2016 has been an interesting year for social enterprise as there have been many shifts globally which impacted on non-profits and their popularity. There has been a rise in social enterprises, since the economic crash took hold. Many of the social enterprises have been set up in the most volatile and impoverished communities. As we move into the new year, just before we pop our corks and embrace the new year, we take a look at some factors which will influence the changing landscape of social enterprises in 2017.
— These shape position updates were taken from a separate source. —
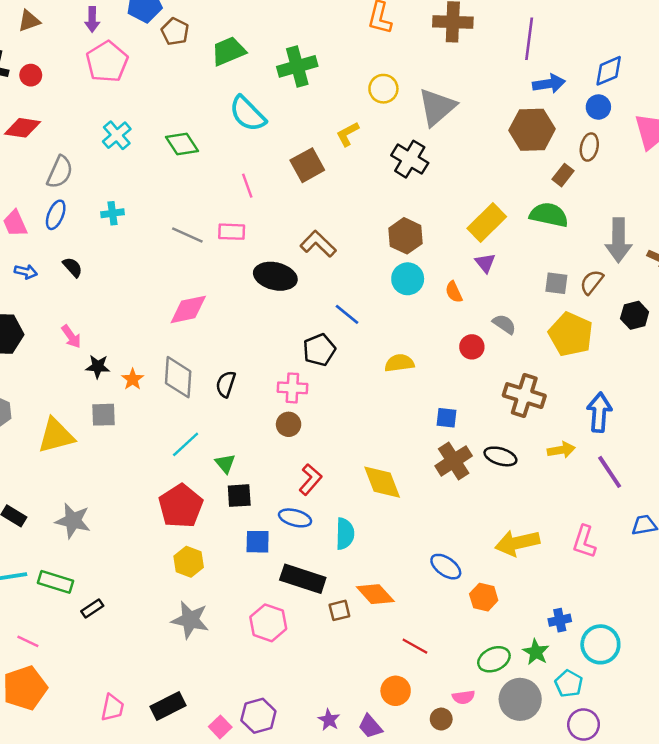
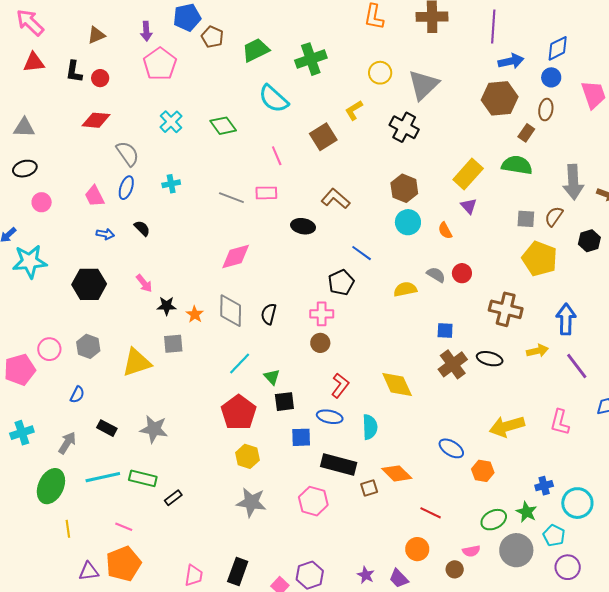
gray semicircle: (60, 172) -> (128, 154), turned -56
black ellipse: (275, 276) -> (303, 226), size x0.7
gray semicircle: (504, 324) -> (436, 275), moved
black rectangle: (168, 706) -> (238, 572), turned -40

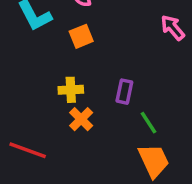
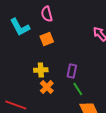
green line: (149, 123) -> (78, 89), moved

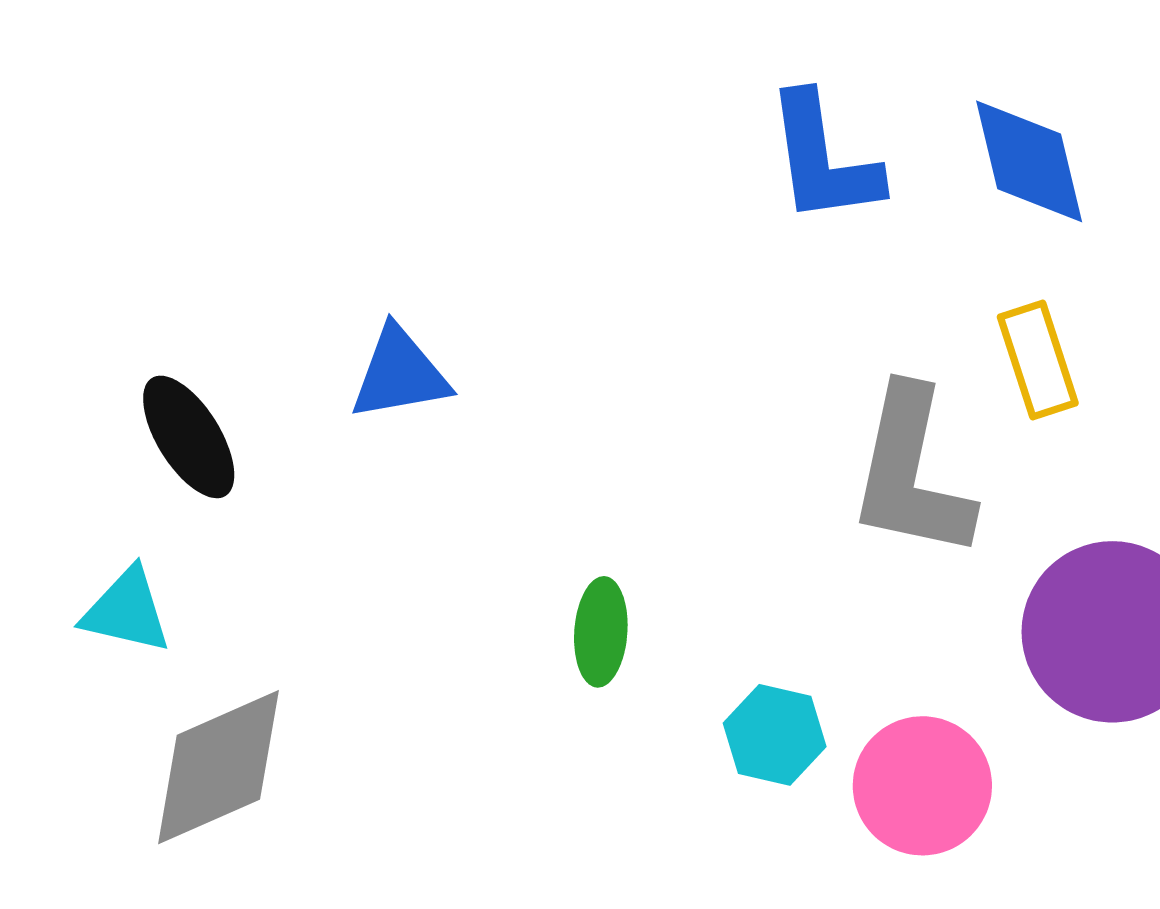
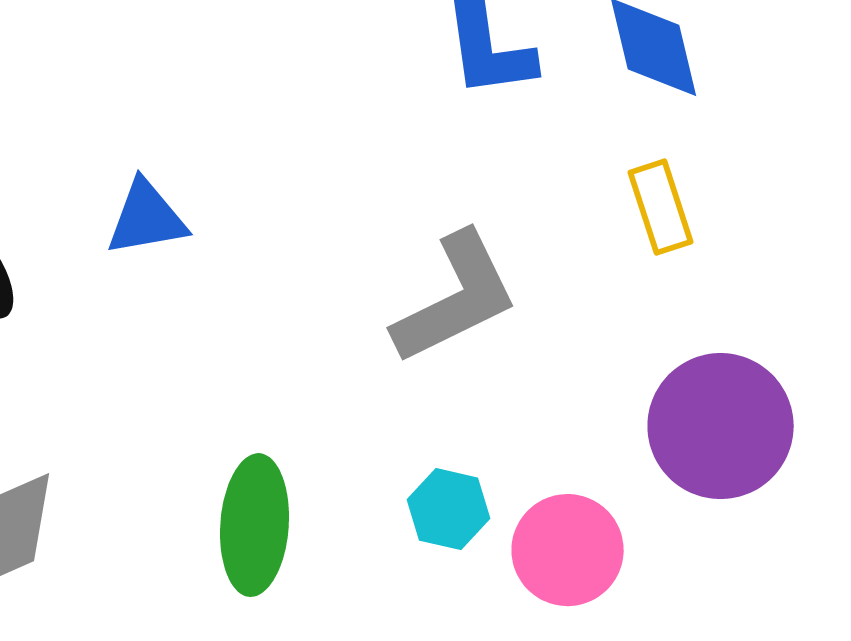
gray L-shape: (911, 473) -> (456, 298), moved, turned -128
green ellipse: (601, 632) -> (255, 525), moved, size x1.6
The election back in November seems a while ago now, and as the new year rolls in, President Elect Trump will begin his term as president of the US. As a backlash to the election, people running non profit social enterprises hold out hope for an increase in both sales and public interest. The election itself was indubitably divisive, and in some ways the fear of having a controversial president may motivate some people to put their money where their mouths are and back community projects. In fact, since Donald Trump’s financial policies have limited deductions, some believe that this will free money for the specific use of charitable giving.
Poverty in the UK
Anarchy often comes out of dissatisfaction with the status quo. Whilst there have been no incidents of anarchy, and we refer to the sing title only, there are troubled waters in the UK since the Brexit vote in June of last year. Again, the philanthropic left have reacted to both Teresa May’s election and the Brexit vote by addressing the need for community projects. Labour leader Jeremy Corbyn encourages supporters to engage in grassroots community groups, which could lead to more social enterprises being set up in 2017. Collections of clothing were delivered internationally, following the Syrian refugee crisis, and we expect to see more of this type of philanthropy in the coming year.
The US is not without its economic struggles and in times of conflict and change, many people find their compassion rising. With the support from big businesses such as banks, and with the threat of capitalism pushing more people into poverty, 2017 will herald another positive year for social enterprises and non-profit organisations.